Guitarrista diz que se inspira todo dia e precisa de vários veículos para dar vazão a tudo que cria

Def Leppard | Foto: Ross Halfin

Um verdadeiro artista é aquele que, por mais que seja consagrado, nunca se dá por satisfeito. Se fosse assim, Paul McCartney e Stephen King (para ficar em apenas dois exemplos) já teriam parado de produzir há anos, o que não é o caso. Phil Collen também é um desses casos. Apesar da quantidade infindável de hits com o Def Leppard e toda fama e fortuna que encontrou, o guitarrista não se acomoda. Tem projeto de blues, de um rock mais cru que beira o punk e, agora, prepara um álbum solo. Não contente, ainda atacou de produtor no novo álbum do Tesla. O ROCKARAMA foi conversar com ele para saber detalhes de tudo isso e ainda do atual momento do Def Leppard, que se apresentou no Brasil no ano passado.

Vamos começar com a turnê que estão fazendo ao lado do Journey. O que acho interessante sobre essa combinação é que se estivéssemos em 1988, jamais veríamos Def Leppard com Journey, Whitesnake com Foreigner ou Tesla com Styx. O que pensa dessas turnês conjuntas com bandas que trinta anos atrás não fariam isso? E os fãs estão adorando! Vocês estão tocando em estádios de beisebol!
Phil Collen: Com certeza. O que aconteceu foi que nos anos 90, algum promotor americano sugeriu que Bob Dylan saísse em turnê com Willie Nelson. Quase todo mundo achou que o cara estava maluco e isso jamais funcionaria. Só que funcionou perfeitamente. Quando fizemos nossa primeira turnê com o Journey, o manager deles, Howard Kaufman, que faleceu há pouco tempo, sugeriu que fizéssemos uma turnê conjunta. Ficamos em dúvida se funcionaria, mas foi sensacional. Isso foi em 2006. O primeiro show foi em Camden, no estado de Nova Jersey. Havia 23 mil pessoas e mais 3 mil que não puderam entrar. A turnê inteira foi um frenesi. E essa parece que será a mesma coisa. Tocamos em Atlanta outro dia e, apesar de não ter sido em um estádio, foi uma loucura. Logo, esse tipo de coisa [turnês conjuntas] faz sentido. Todos estão na ponta dos cascos e não é aquilo de sempre. Há bastante coisa interessante para quem é fã do Journey e gostaria de ver o Def Leppard e vice-versa. Ambas as bandas estão tocando maravilhosamente bem, o nível dos músicos chega a ser insano e as músicas são “ridículas”. Todos esses hits! São músicas tão famosas que termino o show cantarolando músicas do Journey e eles as nossas. É por isso que funciona! E tudo isso começou com aquela turnê de Bob Dylan, anos atrás.

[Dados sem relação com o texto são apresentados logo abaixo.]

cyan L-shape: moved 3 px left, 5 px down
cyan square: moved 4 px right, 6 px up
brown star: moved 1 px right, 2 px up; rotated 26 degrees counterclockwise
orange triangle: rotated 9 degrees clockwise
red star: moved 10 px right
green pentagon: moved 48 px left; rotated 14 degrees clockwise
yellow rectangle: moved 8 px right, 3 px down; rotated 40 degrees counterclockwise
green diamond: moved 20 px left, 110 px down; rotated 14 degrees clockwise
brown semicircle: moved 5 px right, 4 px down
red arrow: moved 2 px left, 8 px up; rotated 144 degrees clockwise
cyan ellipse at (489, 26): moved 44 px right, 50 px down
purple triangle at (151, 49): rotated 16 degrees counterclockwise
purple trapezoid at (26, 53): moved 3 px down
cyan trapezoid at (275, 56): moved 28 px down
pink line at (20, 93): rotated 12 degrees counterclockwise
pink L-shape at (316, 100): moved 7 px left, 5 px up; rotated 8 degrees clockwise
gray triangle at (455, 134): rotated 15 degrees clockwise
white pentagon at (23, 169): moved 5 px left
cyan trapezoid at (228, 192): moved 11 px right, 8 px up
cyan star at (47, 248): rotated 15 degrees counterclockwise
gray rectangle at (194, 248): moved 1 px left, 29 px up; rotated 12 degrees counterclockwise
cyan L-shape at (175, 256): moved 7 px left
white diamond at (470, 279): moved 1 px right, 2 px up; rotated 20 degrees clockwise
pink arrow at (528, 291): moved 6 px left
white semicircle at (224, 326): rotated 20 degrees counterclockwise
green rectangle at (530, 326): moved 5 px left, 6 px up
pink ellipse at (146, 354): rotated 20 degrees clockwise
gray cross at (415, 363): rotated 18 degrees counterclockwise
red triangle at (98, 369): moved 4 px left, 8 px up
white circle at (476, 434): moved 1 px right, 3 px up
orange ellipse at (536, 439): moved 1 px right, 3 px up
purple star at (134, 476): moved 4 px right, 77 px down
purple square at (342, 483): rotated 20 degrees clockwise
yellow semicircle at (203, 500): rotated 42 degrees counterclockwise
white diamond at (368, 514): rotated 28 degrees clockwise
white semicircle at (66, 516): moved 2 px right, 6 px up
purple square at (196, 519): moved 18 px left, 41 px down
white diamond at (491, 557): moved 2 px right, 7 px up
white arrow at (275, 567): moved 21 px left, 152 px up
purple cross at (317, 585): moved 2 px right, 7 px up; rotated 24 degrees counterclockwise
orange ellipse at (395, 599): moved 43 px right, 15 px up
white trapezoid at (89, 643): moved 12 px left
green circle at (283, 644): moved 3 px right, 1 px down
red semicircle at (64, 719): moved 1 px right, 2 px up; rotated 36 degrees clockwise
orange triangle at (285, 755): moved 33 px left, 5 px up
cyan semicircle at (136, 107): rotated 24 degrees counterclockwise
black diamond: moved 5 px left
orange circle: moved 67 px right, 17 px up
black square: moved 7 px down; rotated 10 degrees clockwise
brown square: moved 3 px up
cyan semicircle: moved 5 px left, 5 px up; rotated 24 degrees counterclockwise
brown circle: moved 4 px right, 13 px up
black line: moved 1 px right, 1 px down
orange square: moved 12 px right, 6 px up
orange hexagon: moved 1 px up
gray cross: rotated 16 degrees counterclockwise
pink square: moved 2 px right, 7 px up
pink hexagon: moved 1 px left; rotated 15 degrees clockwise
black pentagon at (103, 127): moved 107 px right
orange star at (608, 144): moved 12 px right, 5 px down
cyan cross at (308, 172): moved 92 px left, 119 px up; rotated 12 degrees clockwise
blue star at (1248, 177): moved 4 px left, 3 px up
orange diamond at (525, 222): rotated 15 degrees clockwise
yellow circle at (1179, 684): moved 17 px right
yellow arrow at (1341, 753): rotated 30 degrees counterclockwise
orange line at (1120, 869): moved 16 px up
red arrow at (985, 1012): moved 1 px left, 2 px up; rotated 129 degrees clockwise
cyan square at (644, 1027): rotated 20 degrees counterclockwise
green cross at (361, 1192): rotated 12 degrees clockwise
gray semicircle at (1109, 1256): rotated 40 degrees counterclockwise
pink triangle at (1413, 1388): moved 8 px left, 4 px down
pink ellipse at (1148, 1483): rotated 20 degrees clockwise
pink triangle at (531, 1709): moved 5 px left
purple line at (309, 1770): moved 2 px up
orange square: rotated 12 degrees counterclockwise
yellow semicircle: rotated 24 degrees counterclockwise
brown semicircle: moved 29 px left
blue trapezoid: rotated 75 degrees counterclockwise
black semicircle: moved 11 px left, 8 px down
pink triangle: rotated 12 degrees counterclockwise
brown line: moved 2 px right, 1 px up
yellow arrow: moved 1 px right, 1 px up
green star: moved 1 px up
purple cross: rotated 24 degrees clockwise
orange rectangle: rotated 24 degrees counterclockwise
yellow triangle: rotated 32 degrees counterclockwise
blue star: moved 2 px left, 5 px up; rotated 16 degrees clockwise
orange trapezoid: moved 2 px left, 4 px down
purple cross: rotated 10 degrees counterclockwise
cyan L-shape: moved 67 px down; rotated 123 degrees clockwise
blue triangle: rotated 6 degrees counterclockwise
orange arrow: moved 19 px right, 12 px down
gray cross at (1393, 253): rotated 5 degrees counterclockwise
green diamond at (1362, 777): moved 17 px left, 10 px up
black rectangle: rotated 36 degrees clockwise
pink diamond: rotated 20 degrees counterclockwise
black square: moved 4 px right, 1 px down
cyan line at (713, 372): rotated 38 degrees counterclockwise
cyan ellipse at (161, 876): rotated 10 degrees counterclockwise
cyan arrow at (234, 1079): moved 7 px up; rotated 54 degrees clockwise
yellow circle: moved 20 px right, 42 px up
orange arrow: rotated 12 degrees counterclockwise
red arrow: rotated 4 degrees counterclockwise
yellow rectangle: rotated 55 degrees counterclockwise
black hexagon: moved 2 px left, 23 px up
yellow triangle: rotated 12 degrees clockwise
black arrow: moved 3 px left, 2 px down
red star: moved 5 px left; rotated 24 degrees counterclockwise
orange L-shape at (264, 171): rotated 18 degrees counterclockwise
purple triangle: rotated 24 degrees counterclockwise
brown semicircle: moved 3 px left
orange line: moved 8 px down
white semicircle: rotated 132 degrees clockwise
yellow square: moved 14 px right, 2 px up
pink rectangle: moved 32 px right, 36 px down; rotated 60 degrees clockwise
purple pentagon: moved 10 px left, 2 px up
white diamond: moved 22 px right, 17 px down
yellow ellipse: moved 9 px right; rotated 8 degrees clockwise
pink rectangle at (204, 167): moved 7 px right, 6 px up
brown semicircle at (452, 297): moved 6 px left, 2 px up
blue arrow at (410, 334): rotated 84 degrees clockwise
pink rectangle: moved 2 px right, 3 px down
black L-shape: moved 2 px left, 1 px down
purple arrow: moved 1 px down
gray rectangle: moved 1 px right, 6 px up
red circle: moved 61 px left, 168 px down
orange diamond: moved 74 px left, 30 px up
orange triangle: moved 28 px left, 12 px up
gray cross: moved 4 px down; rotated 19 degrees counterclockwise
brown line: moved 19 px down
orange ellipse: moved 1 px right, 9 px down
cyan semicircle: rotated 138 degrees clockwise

Phil Collen e o saudoso Steve Clarke | Foto: Ross Halfin

Quando Steve Clark morreu, pensamos quem poderia entrar, teria que ser alguém que soubesse cantar e muitos guitarristas não sabem” – Phil Collen

No final de maio, você teve que se ausentar por causa de uma emergência familiar, e foi substituído por Steve Brown (Trixter), que já havia substituído Vivian Campbell antes. Como foi essa situação e como é poder confiar num cara como Steve, que mantém as coisas funcionando?
Collen: Foi incrível, porque Steve já ia ao show! Minha mulher, Helen, ia dar à luz ao nosso filho, mas havia uma série de complicações. Na verdade, ela chegou a morrer e foi ressuscitada. Teve sangramento interno e foi uma loucura. Obviamente, tive que sair da turnê e ir para a Califórnia. Falei com Steve porque ele sabe todas as músicas e canta muito bem, pode fazer de tudo. Ele aprendeu as minhas partes de guitarra e, especialmente, de vocal, que são mais difíceis ainda. Em nossa banda, os backings são um instrumento. Quando Steve Clark morreu, pensamos quem poderia entrar, teria que ser alguém que soubesse cantar e muitos guitarristas não sabem. Steve [Brown] canta muito bem e sabe até as partes de Joe (Elliott, vocalista). Então, não houve a menor dúvida. Perguntei se ele poderia me substituir e tudo deu certo. Meu filho, Jackson, nasceu e está ótimo. Helen também está bem e estou de volta à estrada. Tudo graças a Steve. Foi maravilhoso!

E como foi a tour do G3, que fez no início do ano com Joe Satriani e John Petrucci? Muitos olham para esses caras como os virtuosos, tipo Uli Jon Roth e Yngwie Malmsteen, mas seu nome nunca aparece junto com esse tipo de guitarristas. Como foi fazer esse tipo de apresentação sem uma “Pour Some Sugar on Me” por trás para lhe garantir?
Collen: Em primeiro lugar, obrigado a Joe Satriani, que me convidou. Participei de uma edição do G4 Experience (N.T.: espécie de clínica de guitarra criada por Satriani e que conta com a participação de convidados; a próxima edição acontece entre os dias 3 e 7 de janeiro de 2019 e terá a participação de Kiko Loureiro) e foi lá que essa ideia nasceu. Adoro John Petrucci, que também é uma cara sensacional e um guitarrista monstruoso. No final, as jams com nós três eram muito inspiradoras. Isso me forçou a melhorar, porque esses caras são de outro nível e, então, tive que me esforçar mais do que normalmente. Minha concentração teve que aumentar para conseguir tocar alguns dos licks com mais facilidade. Mas o que foi inspirador, era que, o que um tocava, fazia o outro buscar uma resposta, mas sem querer se mostrar. Zero de ego. E isso se estende a todos que participaram. Tentávamos criar música juntos, que é o que se deve fazer. Muita gente tende a ver tocar guitarra como um esporte olímpico, como algo competitivo. E não é. Se teve alguma coisa que essa tour fez foi elevar muito mais meu modo de tocar guitarra, só por estar ao lado de John e Joe. Me inspiraram a tocar coisas que não tocaria normalmente. E tudo isso ali, na hora, sem precisar me preocupar. É claro que tinha total confiança no meu jeito de tocar, já que faço isso há anos, na frente de milhões de pessoas, mas isso foi diferente. Era ficar inspirado em um nível totalmente diferente, foi lindo, adorei. Gostaria muito de fazer outra!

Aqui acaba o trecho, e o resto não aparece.